Sensory Intelligence
Sensory Intelligence refers to the high-dimensional, instant processing of natural stimuli exhibited by chemical and biological systems using a minimal amount of computing power.
For instance, a silicon computer would need 10 billion watts—the equivalent of the entire Danish grid—just to replicate what your brain does every second. Imagine sucking on a lemon, and trying to turn that into simple code.
You can’t. That’s because every biological being is a sensory supercomputer. It’s time to learn from nature’s own operating system.
Sensory Data
Inspired by nature, we believe that the key to sensory intelligence lies in the information processing capability of complex materials, i.e. those materials with the capacity for rich phase behaviour and temporal dynamics.
We have shown that such materials can be tuned to generate spiking activity similar to that of neurons. This is possible thanks to the discovery of nonlinear Lucassen waves.
When tuned and brought into contact with a sample, this sensorial embedding directly ‘feels’ the mesoscopic non-equilibrium thermodynamic states of a sample.
This high-dimensional sensory data—in the form of thermodynamic states—is the most accurate source of physico-chemical information available to us.
Liquid Brain
To be able to ‘read’ these thermodynamic states, we use a liquid processing core. We refer to this technology as a Liquid Brain. It is a complex colloidal mixture that converts physico-chemical stimuli into spiking patterns, encoding the sensory fingerprint of any material.

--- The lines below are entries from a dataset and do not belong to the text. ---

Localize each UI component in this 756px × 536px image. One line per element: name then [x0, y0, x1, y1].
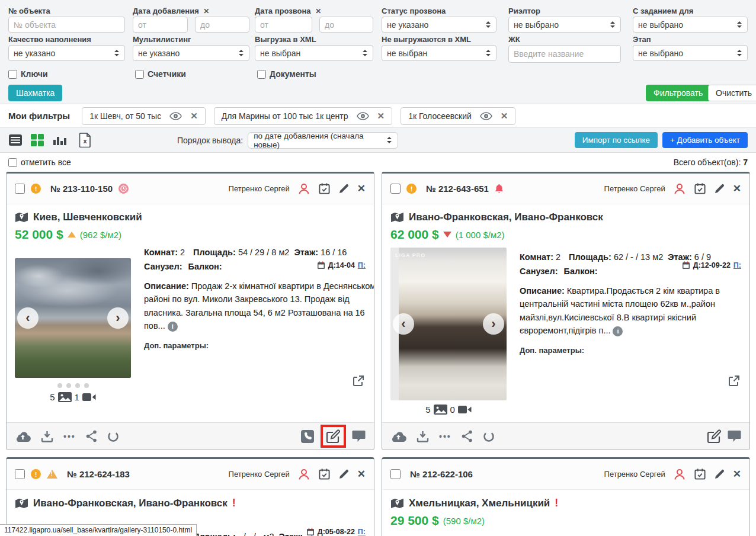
share-icon[interactable] — [86, 430, 97, 442]
clear-date-added-icon[interactable]: ✕ — [203, 7, 209, 15]
meters-checkbox[interactable]: Счетчики — [135, 69, 257, 79]
task-calendar-icon[interactable] — [318, 182, 331, 195]
share-icon[interactable] — [462, 430, 473, 442]
download-icon[interactable] — [417, 430, 429, 442]
object-photo[interactable]: LIGA PRO ‹ › — [390, 248, 507, 400]
bell-icon — [495, 184, 504, 194]
comment-icon[interactable] — [352, 430, 366, 442]
close-icon[interactable]: ✕ — [733, 468, 741, 480]
xml-not-upload-select[interactable]: не выбран — [382, 45, 496, 61]
task-calendar-icon[interactable] — [318, 468, 331, 480]
agent-icon[interactable] — [297, 468, 310, 481]
close-icon[interactable]: ✕ — [357, 468, 366, 480]
clear-date-call-icon[interactable]: ✕ — [315, 7, 321, 15]
object-number-input[interactable] — [8, 17, 125, 33]
saved-filter-chip[interactable]: 1к Голосеевский ✕ — [401, 107, 515, 125]
card-select-checkbox[interactable] — [390, 184, 401, 194]
close-icon[interactable]: ✕ — [357, 182, 366, 195]
area-value: 62 / - / 13 м2 — [614, 252, 663, 262]
edit-pencil-icon[interactable] — [714, 468, 725, 480]
edit-object-icon[interactable] — [707, 429, 722, 444]
photo-icon — [434, 405, 447, 415]
date-call-to-input[interactable] — [319, 17, 373, 33]
more-actions-icon[interactable]: ••• — [439, 432, 451, 441]
object-location: Киев, Шевченковский — [33, 211, 142, 223]
chess-view-button[interactable]: Шахматка — [8, 85, 62, 101]
agent-icon[interactable] — [673, 468, 686, 481]
carousel-next-icon[interactable]: › — [483, 313, 504, 335]
open-external-icon[interactable] — [728, 375, 740, 387]
keys-checkbox[interactable]: Ключи — [8, 69, 135, 79]
refresh-icon[interactable] — [107, 431, 119, 442]
object-id: № 213-110-150 — [50, 184, 113, 194]
select-all-checkbox[interactable]: отметить все — [8, 158, 71, 167]
chart-view-icon[interactable] — [52, 134, 68, 146]
call-link[interactable]: П: — [358, 528, 366, 536]
add-object-button[interactable]: + Добавить объект — [662, 132, 748, 148]
view-filter-eye-icon[interactable] — [169, 112, 182, 120]
agent-icon[interactable] — [673, 182, 686, 195]
object-photo[interactable]: ‹ › — [15, 258, 131, 378]
task-for-select[interactable]: не выбрано — [633, 17, 748, 33]
description-label: Описание: — [144, 281, 189, 291]
edit-pencil-icon[interactable] — [714, 183, 725, 194]
balcony-label: Балкон: — [563, 267, 597, 276]
warning-icon: ! — [406, 184, 417, 194]
sort-order-select[interactable]: по дате добавления (сначала новые) — [248, 132, 398, 149]
balcony-label: Балкон: — [188, 262, 222, 271]
refresh-icon[interactable] — [483, 431, 495, 442]
map-icon — [390, 211, 404, 223]
close-icon[interactable]: ✕ — [733, 182, 741, 195]
card-select-checkbox[interactable] — [15, 184, 25, 194]
call-link[interactable]: П: — [358, 261, 366, 269]
remove-filter-icon[interactable]: ✕ — [190, 111, 198, 121]
edit-pencil-icon[interactable] — [338, 183, 350, 194]
edit-object-icon[interactable] — [326, 429, 341, 444]
excel-export-icon[interactable]: x — [79, 133, 91, 147]
realtor-select[interactable]: не выбрано — [508, 17, 621, 33]
info-icon[interactable]: i — [168, 322, 178, 332]
agent-icon[interactable] — [297, 182, 310, 195]
card-select-checkbox[interactable] — [390, 469, 401, 479]
open-external-icon[interactable] — [353, 375, 364, 387]
clear-filter-button[interactable]: Очистить — [708, 85, 756, 101]
card-select-checkbox[interactable] — [15, 469, 25, 479]
upload-cloud-icon[interactable] — [15, 431, 31, 442]
date-added-from-input[interactable] — [133, 17, 188, 33]
info-icon[interactable]: i — [613, 326, 623, 336]
import-by-link-button[interactable]: Импорт по ссылке — [575, 132, 658, 148]
more-actions-icon[interactable]: ••• — [63, 432, 76, 441]
call-link[interactable]: П: — [733, 261, 741, 269]
carousel-next-icon[interactable]: › — [107, 307, 129, 329]
stage-select[interactable]: не выбрано — [633, 45, 748, 61]
task-calendar-icon[interactable] — [694, 182, 706, 195]
xml-upload-select[interactable]: не выбран — [255, 45, 373, 61]
wc-label: Санузел: — [520, 267, 558, 276]
apply-filter-button[interactable]: Фильтровать — [646, 85, 710, 101]
upload-cloud-icon[interactable] — [390, 431, 406, 442]
call-status-select[interactable]: не указано — [382, 17, 496, 33]
carousel-prev-icon[interactable]: ‹ — [393, 313, 414, 335]
quality-select[interactable]: не указано — [8, 45, 125, 61]
complex-name-input[interactable] — [508, 45, 621, 63]
date-added-to-input[interactable] — [195, 17, 249, 33]
extra-params-label: Доп. параметры: — [144, 341, 374, 350]
download-icon[interactable] — [41, 430, 53, 442]
carousel-dots[interactable] — [15, 383, 131, 388]
multilisting-select[interactable]: не указано — [133, 45, 249, 61]
grid-view-icon[interactable] — [31, 134, 44, 146]
remove-filter-icon[interactable]: ✕ — [377, 111, 385, 121]
carousel-prev-icon[interactable]: ‹ — [17, 307, 39, 329]
comment-icon[interactable] — [728, 430, 741, 442]
list-view-icon[interactable] — [8, 134, 23, 146]
saved-filter-chip[interactable]: 1к Шевч, от 50 тыс ✕ — [82, 107, 206, 125]
view-filter-eye-icon[interactable] — [357, 112, 369, 120]
saved-filter-chip[interactable]: Для Марины от 100 тыс 1к центр ✕ — [214, 107, 392, 125]
view-filter-eye-icon[interactable] — [480, 112, 492, 120]
date-call-from-input[interactable] — [255, 17, 312, 33]
remove-filter-icon[interactable]: ✕ — [501, 111, 508, 121]
documents-checkbox[interactable]: Документы — [257, 69, 316, 79]
edit-pencil-icon[interactable] — [338, 468, 350, 480]
phone-call-icon[interactable] — [300, 429, 315, 444]
task-calendar-icon[interactable] — [694, 468, 706, 480]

Given access to this human-readable sensory data, researchers can compare, measure and map the material behaviour of different samples—from viscosity to solubility—with unprecedented accuracy and speed.
This unlocks material perception in machines and leads to a world where material and drug discovery is democratised. It will be the first tool in a new age of sustainable, material abundance.
The Liquid Brain will be to materials what GPS was to travel: a foundational tool that lets us navigate to new, uncharted territories.